> _Task to carry out_: Transcribe the full listing below, word for word, without pictures.

> _Records supplied_:
:::::

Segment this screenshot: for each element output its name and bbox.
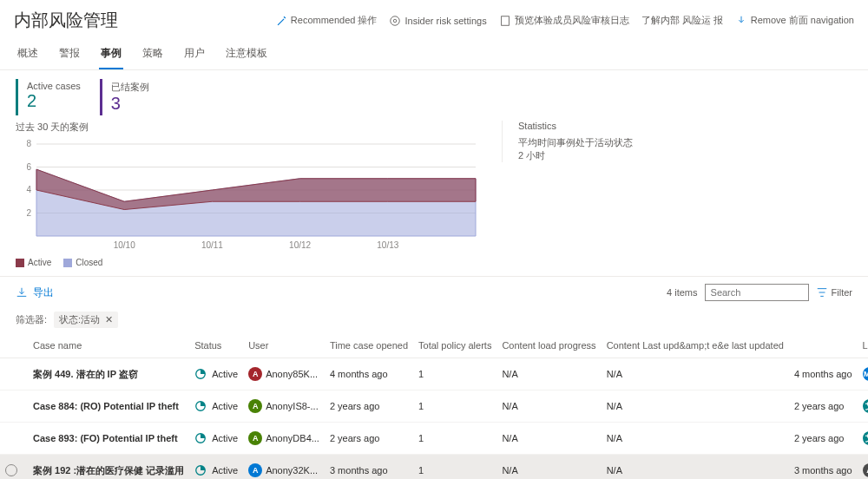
stat-closed-cases[interactable]: 已结案例 3 [100, 79, 158, 115]
content-text: N/A [602, 358, 789, 390]
user-name: Anony85K... [266, 369, 318, 379]
updater-avatar-icon: 艾 [863, 399, 868, 413]
close-icon[interactable]: ✕ [105, 314, 113, 325]
export-button[interactable]: 导出 [16, 285, 54, 300]
opened-text: 2 years ago [325, 423, 413, 455]
export-label: 导出 [33, 285, 54, 300]
audit-log-link[interactable]: 预览体验成员风险审核日志 [499, 14, 629, 27]
legend-item: Closed [63, 258, 102, 267]
user-name: AnonyDB4... [266, 433, 319, 443]
progress-text: N/A [496, 358, 601, 390]
tab-5[interactable]: 注意模板 [224, 39, 269, 69]
tab-0[interactable]: 概述 [16, 39, 40, 69]
gear-icon [389, 15, 401, 27]
user-avatar-icon: A [248, 367, 262, 381]
tab-3[interactable]: 策略 [141, 39, 165, 69]
content-text: N/A [602, 455, 789, 479]
svg-text:4: 4 [26, 185, 31, 194]
tabs: 概述警报事例策略用户注意模板 [0, 39, 868, 70]
cases-chart: 246810/1010/1110/1210/13 [16, 139, 484, 252]
col-status[interactable]: Status [189, 333, 243, 358]
col-last-upd[interactable]: Content Last upd&amp;t e&e last updated [602, 333, 789, 358]
case-name[interactable]: Case 884: (RO) Potential IP theft [28, 390, 189, 423]
opened-text: 4 months ago [325, 358, 413, 390]
alerts-text: 1 [413, 455, 496, 479]
last-upd-text: 2 years ago [789, 390, 858, 423]
remove-nav-link[interactable]: Remove 前面 navigation [735, 14, 854, 27]
tab-1[interactable]: 警报 [57, 39, 82, 69]
progress-text: N/A [496, 423, 601, 455]
user-avatar-icon: A [248, 463, 262, 477]
svg-point-1 [391, 16, 400, 25]
statistics-line1: 平均时间事例处于活动状态 [518, 136, 852, 149]
items-count: 4 items [667, 287, 697, 298]
content-text: N/A [602, 390, 789, 423]
status-text: Active [212, 401, 238, 411]
status-text: Active [212, 433, 238, 443]
svg-text:10/11: 10/11 [201, 240, 223, 250]
col-alerts[interactable]: Total policy alerts [413, 333, 496, 358]
stat-active-label: Active cases [27, 81, 81, 91]
tab-4[interactable]: 用户 [182, 39, 207, 69]
search-input[interactable] [705, 284, 809, 301]
settings-label: Insider risk settings [404, 16, 486, 26]
filter-button[interactable]: Filter [816, 286, 852, 299]
table-row[interactable]: Case 884: (RO) Potential IP theftActiveA… [0, 390, 868, 423]
svg-text:10/12: 10/12 [289, 240, 311, 250]
table-row[interactable]: 案例 449. 潜在的 IP 盗窃ActiveAAnony85K...4 mon… [0, 358, 868, 390]
chart-title: 过去 30 天的案例 [16, 121, 484, 134]
last-upd-text: 4 months ago [789, 358, 858, 390]
filters-label: 筛选器: [16, 313, 47, 326]
cases-table: Case name Status User Time case opened T… [0, 333, 868, 479]
filter-label: Filter [832, 287, 852, 298]
remove-label: Remove 前面 navigation [751, 14, 854, 27]
col-upd-by[interactable]: Last updated by [858, 333, 868, 358]
progress-text: N/A [496, 455, 601, 479]
user-name: AnonyIS8-... [266, 401, 319, 411]
svg-text:6: 6 [26, 162, 31, 172]
status-text: Active [212, 369, 238, 379]
progress-text: N/A [496, 390, 601, 423]
stat-active-cases[interactable]: Active cases 2 [16, 79, 89, 115]
alerts-text: 1 [413, 390, 496, 423]
statistics-heading: Statistics [518, 121, 852, 131]
stat-closed-value: 3 [111, 94, 149, 114]
col-progress[interactable]: Content load progress [496, 333, 601, 358]
table-row[interactable]: 案例 192 :潜在的医疗保健 记录滥用ActiveAAnony32K...3 … [0, 455, 868, 479]
tab-2[interactable]: 事例 [99, 39, 123, 69]
status-active-icon [194, 464, 207, 476]
svg-text:10/13: 10/13 [377, 240, 398, 250]
recommended-actions-link[interactable]: Recommended 操作 [275, 14, 378, 27]
user-avatar-icon: A [248, 431, 262, 445]
svg-point-0 [394, 19, 398, 23]
updater-avatar-icon: MT [863, 367, 868, 381]
learn-link[interactable]: 了解内部 风险运 报 [641, 14, 723, 27]
audit-label: 预览体验成员风险审核日志 [515, 14, 629, 27]
learn-label: 了解内部 风险运 报 [641, 14, 723, 27]
case-name[interactable]: 案例 192 :潜在的医疗保健 记录滥用 [28, 455, 189, 479]
pin-icon [735, 15, 747, 27]
table-row[interactable]: Case 893: (FO) Potential IP theftActiveA… [0, 423, 868, 455]
insider-risk-settings-link[interactable]: Insider risk settings [389, 15, 486, 27]
last-upd-text: 3 months ago [789, 455, 858, 479]
status-active-icon [194, 368, 207, 380]
col-user[interactable]: User [243, 333, 325, 358]
page-title: 内部风险管理 [14, 9, 118, 32]
recommended-label: Recommended 操作 [291, 14, 378, 27]
opened-text: 2 years ago [325, 390, 413, 423]
statistics-line2: 2 小时 [518, 149, 852, 162]
col-case-name[interactable]: Case name [28, 333, 189, 358]
status-active-icon [194, 400, 207, 412]
document-icon [499, 15, 511, 27]
content-text: N/A [602, 423, 789, 455]
case-name[interactable]: 案例 449. 潜在的 IP 盗窃 [28, 358, 189, 390]
col-opened[interactable]: Time case opened [325, 333, 413, 358]
stat-active-value: 2 [27, 91, 81, 111]
filter-chip-status[interactable]: 状态:活动 ✕ [54, 312, 118, 328]
last-upd-text: 2 years ago [789, 423, 858, 455]
status-text: Active [212, 465, 238, 476]
svg-text:2: 2 [26, 208, 31, 218]
case-name[interactable]: Case 893: (FO) Potential IP theft [28, 423, 189, 455]
updater-avatar-icon: 艾 [863, 431, 868, 445]
svg-rect-2 [501, 16, 509, 25]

:::::

> _Response to this task_:
Segment this screenshot: for each element output its name and bbox.
stat-closed-cases[interactable]: 已结案例 3 [100, 79, 158, 115]
content-text: N/A [602, 358, 789, 390]
user-name: Anony85K... [266, 369, 318, 379]
updater-avatar-icon: 艾 [863, 399, 868, 413]
close-icon[interactable]: ✕ [105, 314, 113, 325]
export-button[interactable]: 导出 [16, 285, 54, 300]
opened-text: 2 years ago [325, 423, 413, 455]
export-label: 导出 [33, 285, 54, 300]
audit-log-link[interactable]: 预览体验成员风险审核日志 [499, 14, 629, 27]
legend-item: Closed [63, 258, 102, 267]
user-name: AnonyDB4... [266, 433, 319, 443]
progress-text: N/A [496, 358, 601, 390]
tab-5[interactable]: 注意模板 [224, 39, 269, 69]
tab-0[interactable]: 概述 [16, 39, 40, 69]
gear-icon [389, 15, 401, 27]
user-avatar-icon: A [248, 367, 262, 381]
tab-3[interactable]: 策略 [141, 39, 165, 69]
content-text: N/A [602, 455, 789, 479]
svg-text:4: 4 [26, 185, 31, 194]
tabs: 概述警报事例策略用户注意模板 [0, 39, 868, 70]
cases-chart: 246810/1010/1110/1210/13 [16, 139, 484, 252]
col-status[interactable]: Status [189, 333, 243, 358]
col-last-upd[interactable]: Content Last upd&amp;t e&e last updated [602, 333, 789, 358]
case-name[interactable]: Case 884: (RO) Potential IP theft [28, 390, 189, 423]
opened-text: 4 months ago [325, 358, 413, 390]
alerts-text: 1 [413, 455, 496, 479]
last-upd-text: 2 years ago [789, 390, 858, 423]
remove-nav-link[interactable]: Remove 前面 navigation [735, 14, 854, 27]
tab-1[interactable]: 警报 [57, 39, 82, 69]
progress-text: N/A [496, 423, 601, 455]
user-avatar-icon: A [248, 463, 262, 477]
svg-point-1 [391, 16, 400, 25]
statistics-line1: 平均时间事例处于活动状态 [518, 136, 852, 149]
items-count: 4 items [667, 287, 697, 298]
content-text: N/A [602, 390, 789, 423]
status-text: Active [212, 401, 238, 411]
status-text: Active [212, 433, 238, 443]
svg-text:10/11: 10/11 [201, 240, 223, 250]
col-alerts[interactable]: Total policy alerts [413, 333, 496, 358]
stat-active-label: Active cases [27, 81, 81, 91]
tab-4[interactable]: 用户 [182, 39, 207, 69]
search-input[interactable] [705, 284, 809, 301]
settings-label: Insider risk settings [404, 16, 486, 26]
filter-button[interactable]: Filter [816, 286, 852, 299]
table-row[interactable]: Case 884: (RO) Potential IP theftActiveA… [0, 390, 868, 423]
svg-text:10/12: 10/12 [289, 240, 311, 250]
table-row[interactable]: 案例 449. 潜在的 IP 盗窃ActiveAAnony85K...4 mon… [0, 358, 868, 390]
chart-title: 过去 30 天的案例 [16, 121, 484, 134]
last-upd-text: 4 months ago [789, 358, 858, 390]
filters-label: 筛选器: [16, 313, 47, 326]
cases-table: Case name Status User Time case opened T… [0, 333, 868, 479]
filter-label: Filter [832, 287, 852, 298]
remove-label: Remove 前面 navigation [751, 14, 854, 27]
col-upd-by[interactable]: Last updated by [858, 333, 868, 358]
progress-text: N/A [496, 455, 601, 479]
user-name: AnonyIS8-... [266, 401, 319, 411]
svg-text:6: 6 [26, 162, 31, 172]
status-text: Active [212, 369, 238, 379]
progress-text: N/A [496, 390, 601, 423]
stat-active-cases[interactable]: Active cases 2 [16, 79, 89, 115]
alerts-text: 1 [413, 390, 496, 423]
statistics-heading: Statistics [518, 121, 852, 131]
stat-closed-value: 3 [111, 94, 149, 114]
col-progress[interactable]: Content load progress [496, 333, 601, 358]
table-row[interactable]: 案例 192 :潜在的医疗保健 记录滥用ActiveAAnony32K...3 … [0, 455, 868, 479]
tab-2[interactable]: 事例 [99, 39, 123, 69]
status-active-icon [194, 464, 207, 476]
svg-text:10/13: 10/13 [377, 240, 398, 250]
recommended-actions-link[interactable]: Recommended 操作 [275, 14, 378, 27]
user-avatar-icon: A [248, 431, 262, 445]
svg-point-0 [394, 19, 398, 23]
updater-avatar-icon: MT [863, 367, 868, 381]
learn-link[interactable]: 了解内部 风险运 报 [641, 14, 723, 27]
audit-label: 预览体验成员风险审核日志 [515, 14, 629, 27]
learn-label: 了解内部 风险运 报 [641, 14, 723, 27]
case-name[interactable]: 案例 192 :潜在的医疗保健 记录滥用 [28, 455, 189, 479]
pin-icon [735, 15, 747, 27]
table-row[interactable]: Case 893: (FO) Potential IP theftActiveA… [0, 423, 868, 455]
insider-risk-settings-link[interactable]: Insider risk settings [389, 15, 486, 27]
last-upd-text: 3 months ago [789, 455, 858, 479]
status-active-icon [194, 368, 207, 380]
col-user[interactable]: User [243, 333, 325, 358]
page-title: 内部风险管理 [14, 9, 118, 32]
recommended-label: Recommended 操作 [291, 14, 378, 27]
opened-text: 2 years ago [325, 390, 413, 423]
statistics-line2: 2 小时 [518, 149, 852, 162]
col-case-name[interactable]: Case name [28, 333, 189, 358]
status-active-icon [194, 400, 207, 412]
document-icon [499, 15, 511, 27]
content-text: N/A [602, 423, 789, 455]
case-name[interactable]: 案例 449. 潜在的 IP 盗窃 [28, 358, 189, 390]
col-opened[interactable]: Time case opened [325, 333, 413, 358]
stat-active-value: 2 [27, 91, 81, 111]
filter-chip-status[interactable]: 状态:活动 ✕ [54, 312, 118, 328]
last-upd-text: 2 years ago [789, 423, 858, 455]
status-text: Active [212, 465, 238, 476]
svg-text:2: 2 [26, 208, 31, 218]
case-name[interactable]: Case 893: (FO) Potential IP theft [28, 423, 189, 455]
updater-avatar-icon: 艾 [863, 431, 868, 445]
svg-rect-2 [501, 16, 509, 25]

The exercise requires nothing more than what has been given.